If Yosemite is driving you a bit crazy, the good news is that the upcoming version won’t feature any bugs that have been pinned down by Google.
Per iMore and Ars Technica, Google’s Project Zero research program has disclosed and released proof-of-concept code for a series of 0day — previously unknown — vulnerabilities found in Apple’s OS X operating system for the Mac. It should be noted, however, that the first vulnerability was marked as fixed and closed by Google two weeks ago, and the others are fixed in OS X Yosemite 10.10.2, now in beta.

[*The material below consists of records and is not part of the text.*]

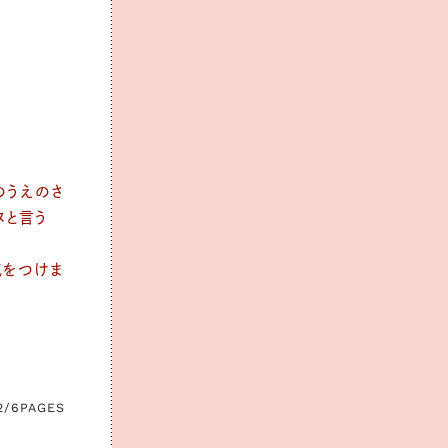
のうえのさ
ヌと言う
気をつけま
2/6
PAGES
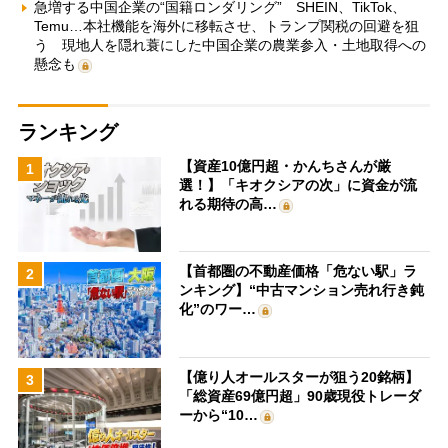
急増する中国企業の“国籍ロンダリング” SHEIN、TikTok、
Temu…本社機能を海外に移転させ、トランプ関税の回避を狙
う 現地人を隠れ蓑にした中国企業の農業参入・土地取得への
懸念も
ランキング
【資産10億円超・かんちさんが厳
1
選！】「キオクシアの次」に資金が流
れる期待の高…
【首都圏の不動産価格「危ない駅」ラ
2
ンキング】“中古マンション売れ行き鈍
化”のワー…
【億り人オールスターが狙う20銘柄】
3
「総資産69億円超」90歳現役トレーダ
ーから“10…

Here’s a report on the vulnerabilities as they stand:
In the past two days, Project Zero has disclosed OS X vulnerabilities here, here, and here. At first glance, none of them appear to be highly critical, since all three appear to require the attacker to already have some access to a targeted machine. What’s more, the first vulnerability, the one involving the “networkd ‘effective_audit_token’ XPC,” may already have been mitigated in OS X Yosemite, but if so the Google advisory doesn’t make this explicit and Apple doesn’t publicly discuss security matters with reporters.
None of these exploits are remote either, which means they’d need to be combined with a remote exploit, or physical access to the hardware would be needed, before they could be put to any practical use.
Also, again, the first exploit, which could result in privilege escalation, was marked as fixed and closed by Project Zero on January 8. Based on the latest build of OS X 10.10.2, seeded yesterday to developers, Apple has also already fixed both of the remaining vulnerabilities.
That means the fixes will be available to everyone running Yosemite as soon as that update goes into general availability.